Pick Confidence – Wildcard Round

Tom once again—a bit late in the day, but I thought I’d get these up here as the games started in earnest.

(out of 100)
BeatPower comparison
(predicted winner – predicted loser)
Indianapolis-San Diego 79.4 98.2-18.8 WRONG
Baltimore-Miami 37.6 82.0-44.4 CORRECT
Atlanta-Arizona 26.8 75.0-48.2 WRONG
Minnesota-Philadelphia 26.8 83.9-57.1 WRONG

Beatpaths seems much more confident about the Indianapolis-San Diego matchup than the conventional wisdom. ESPN’s inLine only gave Indianapolis a 3-point spread before the game started. Likewise, Beatpaths disagrees with the conventional wisdom about the Minnesota-Philadelphia matchup. The system gives Minnesota the edge, whereas the majority of commentators seem to give Philadelphia the advantage.

7 Responses to Pick Confidence – Wildcard Round

  1. Rick says:

    I haven’t posted on here all season because the rankings have, this year, been so abysmal.
    I said last year that the simple concept of wins and losses won’t provide enough information to be a stable and predictable means of determining who the best teams are, or how they will perform week to week.

    The primary reason for this is the small statistical amount of information.

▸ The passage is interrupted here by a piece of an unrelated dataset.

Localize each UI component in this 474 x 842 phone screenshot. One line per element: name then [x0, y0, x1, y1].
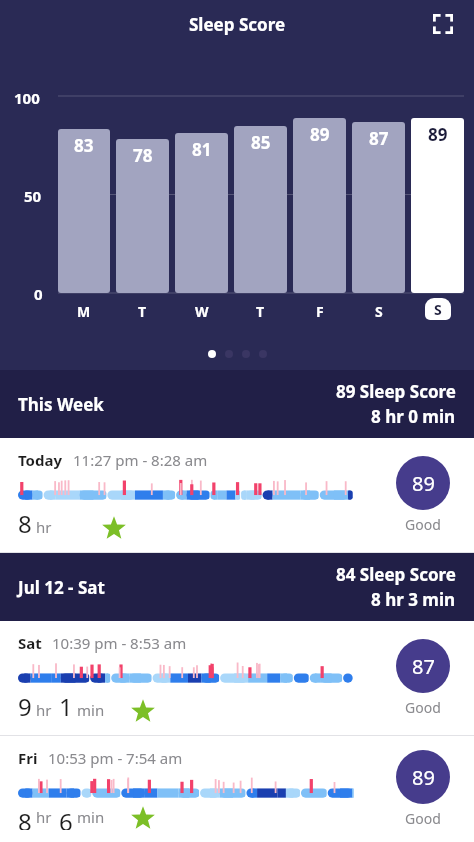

The second reason is that wins are a function of several variables, not a variable in and of themselves.

    The information provided is a good base, but has to be improved with something to make it useful and worthwhile.

    One thing I used to tinker with is offensive yards per point, and defensive yards per point. Generally speaking, teams that are good will have a better ratio (reasoning speaks for itself). I haven’t studied this relationship in many years, but I’m pretty sure it would still stand up.

  2. The MOOSE says:

    Weighted method wins week 1. It picked SD over IND and PHI over MIN.

  3. doktarr says:

    Iterative without the MIN->NYG questionable game had PHI/MIN as a pick’em game, too.

    Rick, the whole point of this exercise, as I understand it, is not to make the best system possible. It’s to show how a small data set (just wins and losses) can produce more accurate results than it typically does (i.e. just winning percentage) if you use the data set in a more clever way. And when you look at my favorite version of the rankings (http://www.beatgraphs.com/images/I_2008_17_AL.png) the results seem pretty reasonable to me.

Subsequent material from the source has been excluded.